### Dataset records
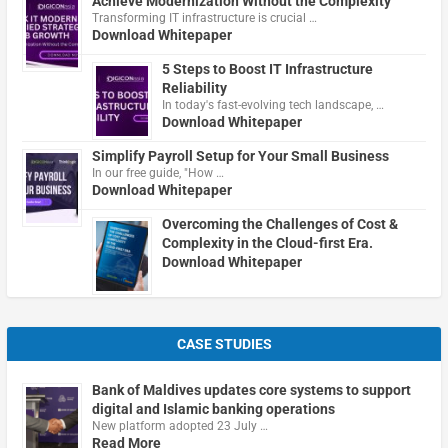
Achieve Modernization Without the Complexity
Transforming IT infrastructure is crucial …
Download Whitepaper
5 Steps to Boost IT Infrastructure
Reliability
In today's fast-evolving tech landscape, …
Download Whitepaper
Simplify Payroll Setup for Your Small Business
In our free guide, "How …
Download Whitepaper
Overcoming the Challenges of Cost &
Complexity in the Cloud-first Era.
Download Whitepaper
CASE STUDIES
Bank of Maldives updates core systems to support
digital and Islamic banking operations
New platform adopted 23 July …
Read More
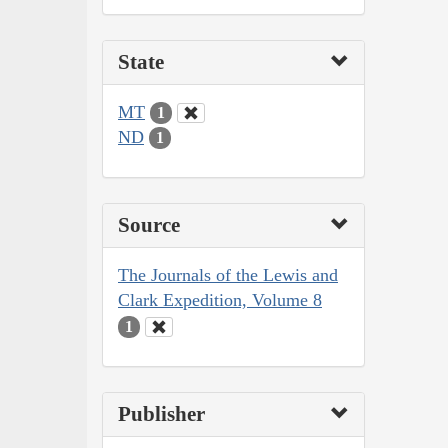
State
MT
1
ND
1
Source
The Journals of the Lewis and
Clark Expedition, Volume 8
1
Publisher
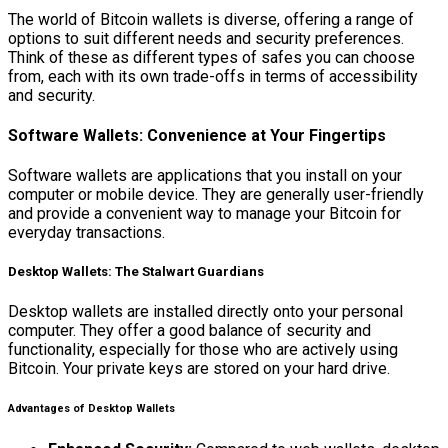
The world of Bitcoin wallets is diverse, offering a range of
options to suit different needs and security preferences.
Think of these as different types of safes you can choose
from, each with its own trade-offs in terms of accessibility
and security.
Software Wallets: Convenience at Your Fingertips
Software wallets are applications that you install on your
computer or mobile device. They are generally user-friendly
and provide a convenient way to manage your Bitcoin for
everyday transactions.
Desktop Wallets: The Stalwart Guardians
Desktop wallets are installed directly onto your personal
computer. They offer a good balance of security and
functionality, especially for those who are actively using
Bitcoin. Your private keys are stored on your hard drive.
Advantages of Desktop Wallets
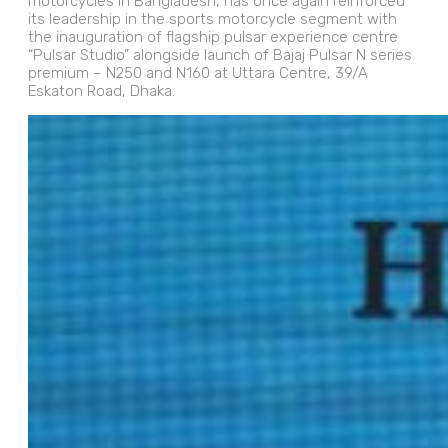
motorcycles in Bangladesh, has once again reinforced
its leadership in the sports motorcycle segment with
the inauguration of flagship pulsar experience centre
“Pulsar Studio” alongside launch of Bajaj Pulsar N series
premium – N250 and N160 at Uttara Centre, 39/A
Eskaton Road, Dhaka.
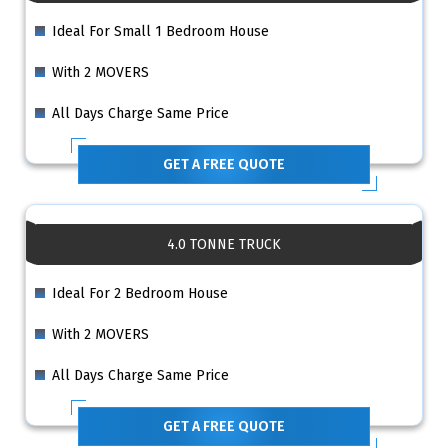
Ideal For Small 1 Bedroom House
With 2 MOVERS
All Days Charge Same Price
GET A FREE QUOTE
4.0 TONNE TRUCK
Ideal For 2 Bedroom House
With 2 MOVERS
All Days Charge Same Price
GET A FREE QUOTE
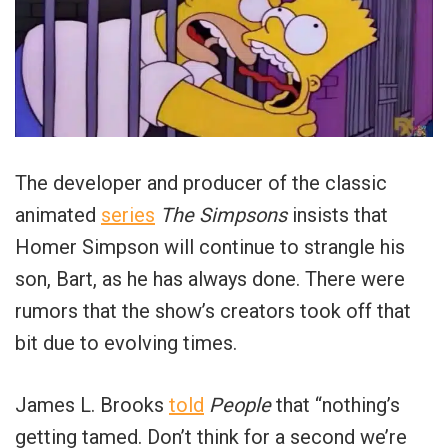
The developer and producer of the classic
animated
series
The Simpsons
insists that
Homer Simpson will continue to strangle his
son, Bart, as he has always done. There were
rumors that the show’s creators took off that
bit due to evolving times.
James L. Brooks
told
People
that “nothing’s
getting tamed. Don’t think for a second we’re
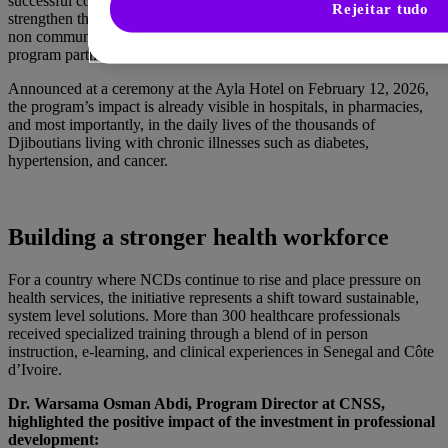
successful completion of a three year partnership designed to
Rejeitar tudo
strengthen the country’s capacity to prevent, diagnose, and manage
non communicable diseases (NCDs). This was one of the first
program partnerships launched by the GHU.
Announced at a ceremony at the Ayla Hotel on February 12, 2026,
the program’s impact is already visible in hospitals, in pharmacies,
and most importantly, in the daily lives of the thousands of
Djiboutians living with chronic illnesses such as diabetes,
hypertension, and cancer.
Building a stronger health workforce
For a country where NCDs continue to rise and place pressure on
health services, the initiative represents a shift toward sustainable,
system level solutions. More than 300 healthcare professionals
received specialized training through a blend of in person
instruction, e-learning, and clinical experiences in Senegal and Côte
d’Ivoire.
Dr. Warsama Osman Abdi, Program Director at CNSS,
highlighted the positive impact of the investment in professional
development:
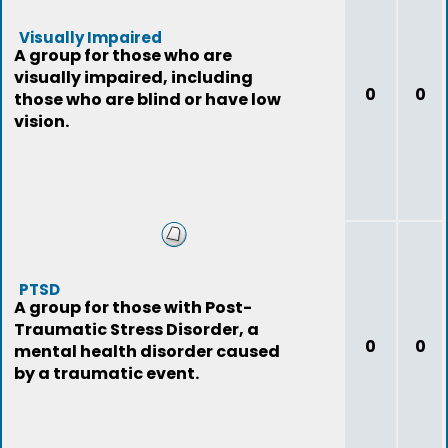
Visually Impaired
A group for those who are
visually impaired, including
0
0
those who are blind or have low
vision.
PTSD
A group for those with Post-
Traumatic Stress Disorder, a
0
0
mental health disorder caused
by a traumatic event.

### Exercise aim
Copy out the material above in full and exactly, but with no pictures.

### Finished exercise
Achieve Modernization Without the Complexity
Transforming IT infrastructure is crucial …
Download Whitepaper
5 Steps to Boost IT Infrastructure
Reliability
In today's fast-evolving tech landscape, …
Download Whitepaper
Simplify Payroll Setup for Your Small Business
In our free guide, "How …
Download Whitepaper
Overcoming the Challenges of Cost &
Complexity in the Cloud-first Era.
Download Whitepaper
CASE STUDIES
Bank of Maldives updates core systems to support
digital and Islamic banking operations
New platform adopted 23 July …
Read More
State
MT
1
ND
1
Source
The Journals of the Lewis and
Clark Expedition, Volume 8
1
Publisher
The world of Bitcoin wallets is diverse, offering a range of
options to suit different needs and security preferences.
Think of these as different types of safes you can choose
from, each with its own trade-offs in terms of accessibility
and security.
Software Wallets: Convenience at Your Fingertips
Software wallets are applications that you install on your
computer or mobile device. They are generally user-friendly
and provide a convenient way to manage your Bitcoin for
everyday transactions.
Desktop Wallets: The Stalwart Guardians
Desktop wallets are installed directly onto your personal
computer. They offer a good balance of security and
functionality, especially for those who are actively using
Bitcoin. Your private keys are stored on your hard drive.
Advantages of Desktop Wallets
motorcycles in Bangladesh, has once again reinforced
its leadership in the sports motorcycle segment with
the inauguration of flagship pulsar experience centre
“Pulsar Studio” alongside launch of Bajaj Pulsar N series
premium – N250 and N160 at Uttara Centre, 39/A
Eskaton Road, Dhaka.
Ideal For Small 1 Bedroom House
With 2 MOVERS
All Days Charge Same Price
GET A FREE QUOTE
4.0 TONNE TRUCK
Ideal For 2 Bedroom House
With 2 MOVERS
All Days Charge Same Price
GET A FREE QUOTE
The developer and producer of the classic
animated
series
The Simpsons
insists that
Homer Simpson will continue to strangle his
son, Bart, as he has always done. There were
rumors that the show’s creators took off that
bit due to evolving times.
James L. Brooks
told
People
that “nothing’s
getting tamed. Don’t think for a second we’re
successful completion of a three year partnership designed to
Rejeitar tudo
strengthen the country’s capacity to prevent, diagnose, and manage
non communicable diseases (NCDs). This was one of the first
program partnerships launched by the GHU.
Announced at a ceremony at the Ayla Hotel on February 12, 2026,
the program’s impact is already visible in hospitals, in pharmacies,
and most importantly, in the daily lives of the thousands of
Djiboutians living with chronic illnesses such as diabetes,
hypertension, and cancer.
Building a stronger health workforce
For a country where NCDs continue to rise and place pressure on
health services, the initiative represents a shift toward sustainable,
system level solutions. More than 300 healthcare professionals
received specialized training through a blend of in person
instruction, e-learning, and clinical experiences in Senegal and Côte
d’Ivoire.
Dr. Warsama Osman Abdi, Program Director at CNSS,
highlighted the positive impact of the investment in professional
development:
Visually Impaired
A group for those who are
visually impaired, including
0
0
those who are blind or have low
vision.
PTSD
A group for those with Post-
Traumatic Stress Disorder, a
0
0
mental health disorder caused
by a traumatic event.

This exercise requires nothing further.